BRIEF
All records, minus the pictures: write them out exactly.

DATA LISTING
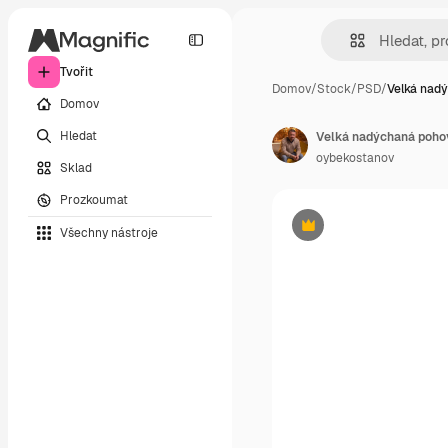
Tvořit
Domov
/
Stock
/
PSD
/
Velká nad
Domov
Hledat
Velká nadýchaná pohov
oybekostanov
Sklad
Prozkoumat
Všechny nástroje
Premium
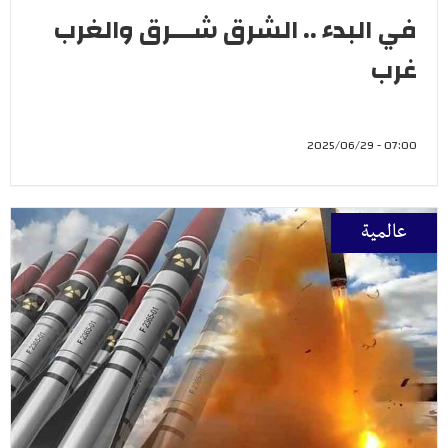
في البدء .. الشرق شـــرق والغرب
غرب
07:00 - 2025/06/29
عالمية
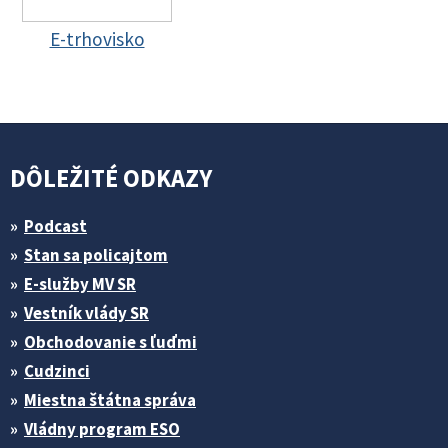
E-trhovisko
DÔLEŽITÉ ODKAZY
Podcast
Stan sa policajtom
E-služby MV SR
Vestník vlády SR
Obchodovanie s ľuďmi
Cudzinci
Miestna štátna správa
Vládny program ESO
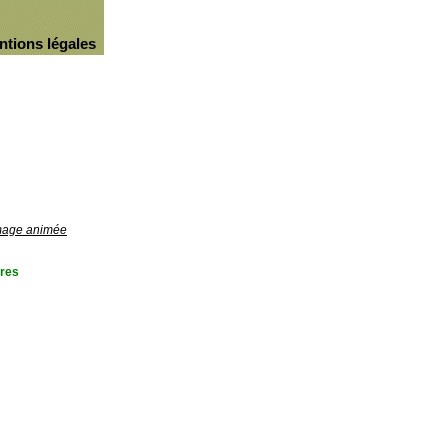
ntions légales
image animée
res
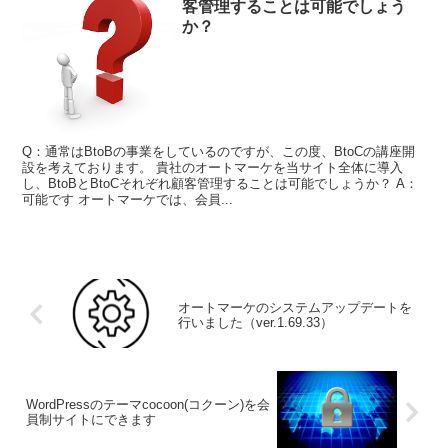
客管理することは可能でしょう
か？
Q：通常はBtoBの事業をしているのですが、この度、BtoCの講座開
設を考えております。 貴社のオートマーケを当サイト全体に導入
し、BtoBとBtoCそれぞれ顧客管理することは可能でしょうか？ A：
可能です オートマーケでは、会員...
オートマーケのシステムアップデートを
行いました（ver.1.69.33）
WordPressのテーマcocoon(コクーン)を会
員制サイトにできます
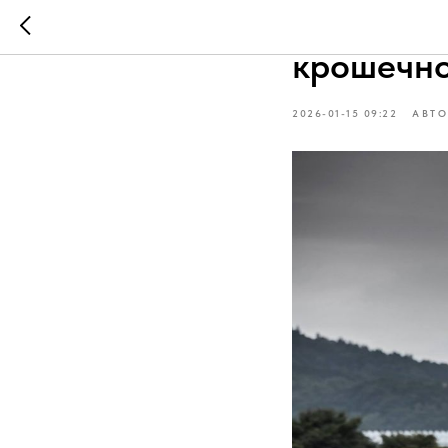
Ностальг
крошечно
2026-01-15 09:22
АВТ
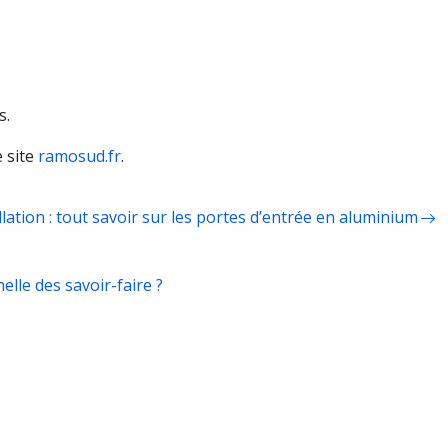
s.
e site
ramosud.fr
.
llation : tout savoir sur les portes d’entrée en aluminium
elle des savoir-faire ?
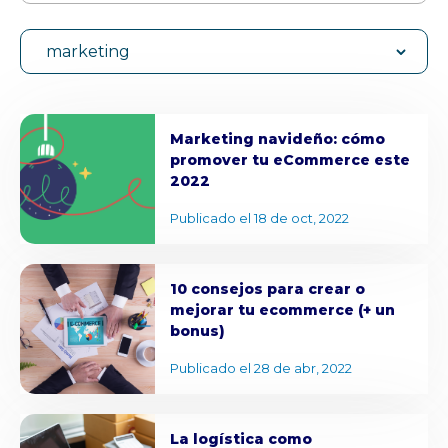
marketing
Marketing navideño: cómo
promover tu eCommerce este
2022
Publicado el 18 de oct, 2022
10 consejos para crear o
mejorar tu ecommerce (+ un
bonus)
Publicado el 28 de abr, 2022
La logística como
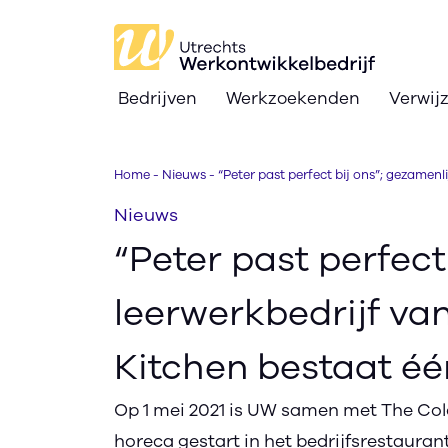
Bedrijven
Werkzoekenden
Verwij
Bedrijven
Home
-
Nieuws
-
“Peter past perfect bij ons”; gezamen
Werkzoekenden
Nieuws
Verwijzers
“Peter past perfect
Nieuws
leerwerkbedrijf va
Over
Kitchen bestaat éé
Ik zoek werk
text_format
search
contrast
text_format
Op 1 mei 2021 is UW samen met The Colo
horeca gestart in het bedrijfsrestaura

SOLUTION
Tvořit
Domov
/
Stock
/
PSD
/
Velká nad
Domov
Hledat
Velká nadýchaná pohov
oybekostanov
Sklad
Prozkoumat
Všechny nástroje
Premium
في البدء .. الشرق شـــرق والغرب
غرب
07:00 - 2025/06/29
عالمية
E-trhovisko
DÔLEŽITÉ ODKAZY
Podcast
Stan sa policajtom
E-služby MV SR
Vestník vlády SR
Obchodovanie s ľuďmi
Cudzinci
Miestna štátna správa
Vládny program ESO
ntions légales
image animée
res
客管理することは可能でしょう
か？
Q：通常はBtoBの事業をしているのですが、この度、BtoCの講座開
設を考えております。 貴社のオートマーケを当サイト全体に導入
し、BtoBとBtoCそれぞれ顧客管理することは可能でしょうか？ A：
可能です オートマーケでは、会員...
オートマーケのシステムアップデートを
行いました（ver.1.69.33）
WordPressのテーマcocoon(コクーン)を会
員制サイトにできます
Ностальг
крошечно
2026-01-15 09:22
АВТ
s.
e site
ramosud.fr
.
llation : tout savoir sur les portes d’entrée en aluminium
elle des savoir-faire ?
marketing
Marketing navideño: cómo
promover tu eCommerce este
2022
Publicado el 18 de oct, 2022
10 consejos para crear o
mejorar tu ecommerce (+ un
bonus)
Publicado el 28 de abr, 2022
La logística como
Bedrijven
Werkzoekenden
Verwij
Bedrijven
Home
-
Nieuws
-
“Peter past perfect bij ons”; gezamen
Werkzoekenden
Nieuws
Verwijzers
“Peter past perfect
Nieuws
leerwerkbedrijf va
Over
Kitchen bestaat éé
Ik zoek werk
text_format
search
contrast
text_format
Op 1 mei 2021 is UW samen met The Colo
horeca gestart in het bedrijfsrestaura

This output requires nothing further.